Je m'approcha doucement, tentant de ne pas le brusquer, et m'assit face à lui, posant ma main droite sur ses genoux. Il eut un mouvement instinctif de recul mais releva la tête pour me fixer à travers ses larmes. Je préférai de loin son regard fou que celui-ci, celui d'un enfant seul et détruit… Cette constatation me brisa le cœur.

« Il l'a fait n'est-ce pas ? Ton oncle. »

Ce n'était pas vraiment une question, mais quand ses pleurs redoublèrent, je compris que c'était sa façon de me répondre à l'affirmatif. Je le pris dans mes bras et il accepta le contact cette fois, allant même jusqu'à appuyer sa tête sur mon épaule. Je lui murmurais à l'oreille des mots sans queue ni tête que j'espérai réconfortants, et il se calma au bout de longues minutes.
« Merci Drago… »
« De rien. Je sais que c'est dur mais… Voudrais-tu m'en parler ? »
Il déglutit difficilement, mais acquiesça. Alors, il me parla des 11 longues années en enfer qu'il avait vécues, entre maltraitance, viols, séances de tabassage gratuites, insultes, allers et retours dans l'inconscience, et parfois même jusqu'aux portes de la mort…

Je ne sais combien de temps nous restâmes là à parler, mais quand il eut fini, nous étions tous deux en pleurs et il s'endormit sur mon épaule. Alors je le pris dans mes bras et l'emmena dans mes appartements de préfets, où je l'allongea sur mon lit ce qui le réveilla.
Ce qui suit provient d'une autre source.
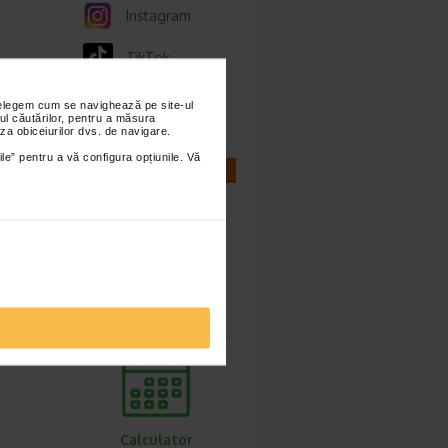
Instagram
TikTok
Whatsapp
nțelegem cum se navighează pe site-ul
ul căutărilor, pentru a măsura
za obiceiurilor dvs. de navigare.
ile” pentru a vă configura opțiunile. Vă
CALCULATOARE
Calculator
sarcina
Calculator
Il ne pesait vraiment pas plus lourd qu'une plume…
Je l'embrassa tendrement et lui demanda à l'oreille si je pouvais voir. Une nouvelle fois, il acquiesça avec difficulté. Lui retirant délicatement sa robe et sa chemise, ainsi que sa cravate, espérant de tout cœur que ça ne lui rappelle aucun mauvais souvenir, je pu voir toutes les cicatrices dont il m'avait parlé. Il n'y avait pas que celle qui l'avait rendu célèbre sur son corps, bien loin de là. Pas un centimètre de sa peau n'était épargné. Il m'avait prévenu, mais je ne m'attendais tout de même pas à ça. Mais le pire n'était pas les blessures mal refermées, ni les cicatrices franchement pas belles, ni mêmes les brûlures, mais ces lignes droites, alignées sur son avant-bras gauche, là où pour moi se tenait la Marque des Ténèbres...
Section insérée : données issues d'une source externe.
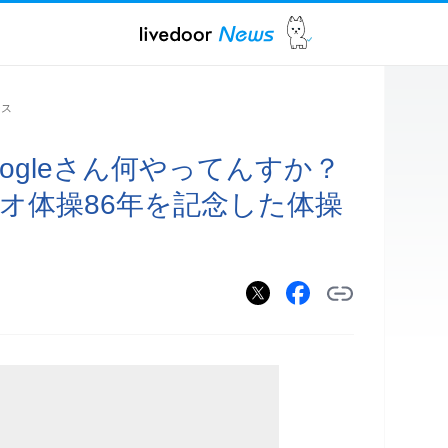
ース
ogleさん何やってんすか？
ジオ体操86年を記念した体操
Il vit sur quoi mon regard s'était attardé, et retira délicatement son bras de ma main, mais je le repris. Je releva la tête vers lui et me plongea dans son regard émeraude, ne voyant qu'à peine le sourire contrit qu'il m'offrit.
Alors, prit d'une soudaine envie, j'embrassa chacune de ces cicatrices, témoins de l'enfer qu'il avait vécu et qu'il continuait à vivre au quotidien. Je savais que certaines ne dataient pas de cet été, qu'elles étaient beaucoup plus récentes et que certaines mêmes semblaient toutes fraiches, mais je n'en oublia aucune. A son tour, il releva ma manche gauche et observa la Marque, ressortant terriblement, noire sur ma peau si blanche…
Lui aussi releva la tête comme je l'avais fait, mais je détourna le regard de honte. Que devais penser le Survivant ? Et à quoi pensais-je, que le héros qui avait anéanti celui que j'appelais désormais Maître voudrait d'un sale Mangemort comme moi à ses côtés ?

« Draco… regarde-moi… S'il te plait » me chuchota-t-il.

Incapable de lui résister, je lui obéis et me perd dans la tendresse contenue dans son regard. Nulle trace de dégoût, de pitié, de colère, non, juste de la tendresse et… De l'amour ?
Comme pour confirmer mon interrogation, il se pencha vers moi et m'embrassa à nouveau. Ce baiser répara mon cœur, et j'essayai de faire de même en lui communiquant mes sentiments à travers ce baiser.

Je ne savais pas où lui et moi allions, juste que je voulais de lui, et que visiblement il voulait de moi. Tout ce que je voulais actuellement, c'était lui, le protéger, l'aimer. Je savais qu'il aurait besoin de temps pour se reconstruire, que ça serait difficile, mais je voulais le faire, pour lui.

Vivons heureux aujourd'hui, et nous verrons bien ce que demain nous apporte.

Mais tout à coup, quelque chose me frappa.
« Harry, ne me dis pas que les deux imbéciles tu les as envoyé à… »
« Voldemort, aussi appelé Face de Serpent ? Si. Il m'a offert ma vengeance sur un plateau d'argent, pourquoi refuser ? »
Je pouffa dans son cou. C'est exactement ce que je disais.

Contentons-nous juste d'être heureux tant que nous pouvons encore l'être, car nous ne savons pas si demain nous le pourrons encore.